The song was originally released as a B-side to the 7" vinyl format of their 2009 single "The Loving Kind". Due to its overwhelming popularity with fans, it was later released in high quality on Girls Aloud's Singles Box Set (2009). The song received positive reviews from contemporary music critics, some of whom suggested that the track was better than its A-side. Nicola Roberts also included a solo version of "Memory of You" as a B-side to her single "Yo-Yo" (2012).

==Background and composition==
"Memory of You" originated in 2004 as a song by Cadence, a trance project composed of Grammy-nominated DJ and producer Mike Koglin, Darren Edge and Paul Woods. The song, then entitled "Japan," was written by Koglin, Miranda Cooper, Brian Higgins, Tim Powell, and Giselle Sommerville, all members of Higgins' production team Xenomania, while Louise Griffiths provided vocals. Girls Aloud's "Memory of You" retained the same melody and lyrics, although the instrumental was completely different. A new verse was also added, earning Girls Aloud a co-writing credit.

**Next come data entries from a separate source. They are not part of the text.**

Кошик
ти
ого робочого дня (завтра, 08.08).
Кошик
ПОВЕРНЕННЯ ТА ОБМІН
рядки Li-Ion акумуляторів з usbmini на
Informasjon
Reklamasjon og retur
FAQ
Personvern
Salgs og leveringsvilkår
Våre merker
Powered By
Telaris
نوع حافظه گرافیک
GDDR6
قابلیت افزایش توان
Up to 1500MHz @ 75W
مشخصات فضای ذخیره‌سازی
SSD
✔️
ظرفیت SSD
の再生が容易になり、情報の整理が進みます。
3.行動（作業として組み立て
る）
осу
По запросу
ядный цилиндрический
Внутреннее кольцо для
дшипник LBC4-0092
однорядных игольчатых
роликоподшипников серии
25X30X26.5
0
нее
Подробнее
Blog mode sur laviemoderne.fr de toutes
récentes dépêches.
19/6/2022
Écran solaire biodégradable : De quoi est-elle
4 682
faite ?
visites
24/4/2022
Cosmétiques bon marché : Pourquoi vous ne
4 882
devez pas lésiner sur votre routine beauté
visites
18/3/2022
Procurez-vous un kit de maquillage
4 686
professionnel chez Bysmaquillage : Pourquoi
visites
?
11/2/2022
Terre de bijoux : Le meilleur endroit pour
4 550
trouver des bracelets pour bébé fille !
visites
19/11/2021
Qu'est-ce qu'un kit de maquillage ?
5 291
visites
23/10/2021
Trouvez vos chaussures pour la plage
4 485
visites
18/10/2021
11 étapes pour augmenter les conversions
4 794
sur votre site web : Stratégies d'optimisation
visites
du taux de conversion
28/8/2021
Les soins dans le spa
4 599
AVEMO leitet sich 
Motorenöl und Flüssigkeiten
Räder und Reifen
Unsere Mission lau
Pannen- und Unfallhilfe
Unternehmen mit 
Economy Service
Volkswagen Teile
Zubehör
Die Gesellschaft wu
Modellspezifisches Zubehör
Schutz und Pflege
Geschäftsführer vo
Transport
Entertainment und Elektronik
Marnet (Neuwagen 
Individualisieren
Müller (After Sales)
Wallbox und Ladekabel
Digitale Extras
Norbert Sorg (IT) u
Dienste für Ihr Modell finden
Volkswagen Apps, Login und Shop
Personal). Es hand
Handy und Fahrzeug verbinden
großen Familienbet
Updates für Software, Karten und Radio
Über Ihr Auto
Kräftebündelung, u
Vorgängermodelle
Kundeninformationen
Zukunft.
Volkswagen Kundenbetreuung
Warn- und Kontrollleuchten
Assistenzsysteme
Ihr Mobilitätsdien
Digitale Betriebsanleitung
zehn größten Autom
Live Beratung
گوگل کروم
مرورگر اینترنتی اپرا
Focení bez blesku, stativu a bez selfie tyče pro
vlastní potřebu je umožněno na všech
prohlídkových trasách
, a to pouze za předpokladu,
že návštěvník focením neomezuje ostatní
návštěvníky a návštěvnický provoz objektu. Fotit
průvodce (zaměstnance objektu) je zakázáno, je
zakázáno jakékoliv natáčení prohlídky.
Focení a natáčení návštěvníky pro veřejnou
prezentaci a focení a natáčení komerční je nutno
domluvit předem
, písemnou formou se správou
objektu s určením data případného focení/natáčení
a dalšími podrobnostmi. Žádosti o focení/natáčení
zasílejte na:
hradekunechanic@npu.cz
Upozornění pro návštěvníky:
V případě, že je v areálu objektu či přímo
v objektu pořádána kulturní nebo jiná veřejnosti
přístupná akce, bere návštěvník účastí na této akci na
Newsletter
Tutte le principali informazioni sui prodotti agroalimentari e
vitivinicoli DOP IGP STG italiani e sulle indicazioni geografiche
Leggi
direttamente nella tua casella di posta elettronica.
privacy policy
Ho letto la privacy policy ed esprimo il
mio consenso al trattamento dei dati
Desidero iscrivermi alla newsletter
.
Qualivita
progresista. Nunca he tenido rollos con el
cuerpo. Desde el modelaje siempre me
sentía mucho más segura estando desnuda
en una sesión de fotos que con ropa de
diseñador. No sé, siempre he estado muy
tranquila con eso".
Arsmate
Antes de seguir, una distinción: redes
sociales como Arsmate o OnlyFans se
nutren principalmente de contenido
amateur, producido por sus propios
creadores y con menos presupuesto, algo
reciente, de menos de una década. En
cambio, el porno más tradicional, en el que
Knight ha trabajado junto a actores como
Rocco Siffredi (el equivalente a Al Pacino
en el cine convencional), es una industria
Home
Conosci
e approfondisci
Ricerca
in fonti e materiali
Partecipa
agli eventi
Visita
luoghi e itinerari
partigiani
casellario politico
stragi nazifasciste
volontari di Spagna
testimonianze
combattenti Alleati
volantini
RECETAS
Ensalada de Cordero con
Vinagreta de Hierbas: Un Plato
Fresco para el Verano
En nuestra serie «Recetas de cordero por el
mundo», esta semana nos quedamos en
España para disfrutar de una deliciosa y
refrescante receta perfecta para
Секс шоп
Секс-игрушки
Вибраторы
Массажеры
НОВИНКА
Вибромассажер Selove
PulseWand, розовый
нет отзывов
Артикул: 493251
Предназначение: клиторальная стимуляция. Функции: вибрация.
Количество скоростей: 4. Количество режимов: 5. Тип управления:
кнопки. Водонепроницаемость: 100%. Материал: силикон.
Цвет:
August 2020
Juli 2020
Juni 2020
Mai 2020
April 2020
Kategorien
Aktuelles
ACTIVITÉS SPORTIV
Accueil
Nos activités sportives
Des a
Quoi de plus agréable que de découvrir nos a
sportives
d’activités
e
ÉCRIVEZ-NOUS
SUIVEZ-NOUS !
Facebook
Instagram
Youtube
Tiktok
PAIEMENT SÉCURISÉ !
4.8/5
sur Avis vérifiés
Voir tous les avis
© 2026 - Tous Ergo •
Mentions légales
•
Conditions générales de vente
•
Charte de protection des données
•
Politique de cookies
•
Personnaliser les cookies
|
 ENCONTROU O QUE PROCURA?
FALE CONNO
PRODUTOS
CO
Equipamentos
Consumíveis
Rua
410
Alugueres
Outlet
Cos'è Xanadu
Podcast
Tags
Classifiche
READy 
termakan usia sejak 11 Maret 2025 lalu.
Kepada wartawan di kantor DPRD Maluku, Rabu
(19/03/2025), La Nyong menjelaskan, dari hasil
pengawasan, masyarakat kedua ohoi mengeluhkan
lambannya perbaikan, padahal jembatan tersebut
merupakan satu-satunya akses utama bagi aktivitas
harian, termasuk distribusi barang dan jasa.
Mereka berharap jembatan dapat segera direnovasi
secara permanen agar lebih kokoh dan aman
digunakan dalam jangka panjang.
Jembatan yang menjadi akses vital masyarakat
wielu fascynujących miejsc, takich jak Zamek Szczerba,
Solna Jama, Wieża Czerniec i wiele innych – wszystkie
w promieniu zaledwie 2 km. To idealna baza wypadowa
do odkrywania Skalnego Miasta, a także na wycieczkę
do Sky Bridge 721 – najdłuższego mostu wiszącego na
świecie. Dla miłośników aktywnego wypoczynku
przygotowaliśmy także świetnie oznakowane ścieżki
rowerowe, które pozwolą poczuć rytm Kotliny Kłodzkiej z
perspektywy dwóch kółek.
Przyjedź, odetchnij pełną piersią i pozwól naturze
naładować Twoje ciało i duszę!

The Girls Aloud version of the track retains Cadence's trance roots, having been described as "far more dance oriented than pop." Kimberley Walsh and Nicola Roberts are the only singers on this track, causing tabloid paper News of the World to wrongly identify the track as an "underground tune" recorded by Walsh and Roberts outside of Girls Aloud.

==Release==
The song was originally released as a B-side to the 7" vinyl format of their 2009 single "The Loving Kind". Popjustice featured a 30-second clip of "Memory of You" as their Song of the Day prior to release. Due to its overwhelming popularity with fans, it was later released in high quality on Girls Aloud's Singles Box Set (2009). In 2012, Girls Aloud fans selected "Memory of You" to be one of ten songs included on the deluxe edition bonus disc of their greatest hits collection Ten (2012), receiving more votes than any other track.

Nicola Roberts also included a solo version of "Memory of You" as a B-side to her 2012 single "Yo-Yo", available as a "pre-order only" track. Roberts also included the Solo Version of “Memory of You” on the 10th anniversary album “Behind Cinderella's Eyes“, released in 2022.

==Critical response==
Bradley Stern of MuuMuse labeled the song Girls Aloud's best b-side to date and stated that the song "near eclipses its host single." Peter Robinson, founder of Popjustice, expressed confusion regarding the song's lack of inclusion on Out of Control, stating, "the track’s chorus is better than a lot of the choruses that did make it onto the album." Robinson described "Memory of You" as a "glossy euro rave-up." In a review for Ten, Digital Spy's Robert Copsey described "Memory of You" as one of the best tracks on the album's second disc of fan favourites. James Fyfe of imediamonkey wrote, "Memory of You represents one of the few career misjudgements the group ever made; it’s ridiculous that this wasn’t a single, let alone that it wasn’t even included on their 2008 record Out of Control. It’s a truly phenomenal track."

==Credits and personnel==
- Songwriting: Brian Higgins, Girls Aloud, Giselle Sommerville, Miranda Cooper, Tim Powell
- Production: Brian Higgins, Xenomania
- Keyboards: Brian Higgins, Sacha Collision, Tim Powell
- Mixing: Sacha Collision, Tim Powell
- Mastering engineer: Dick Beetham at 360 Mastering.
- Published by Warner Chappell/Xenomania/EMI Music Publishing Ltd.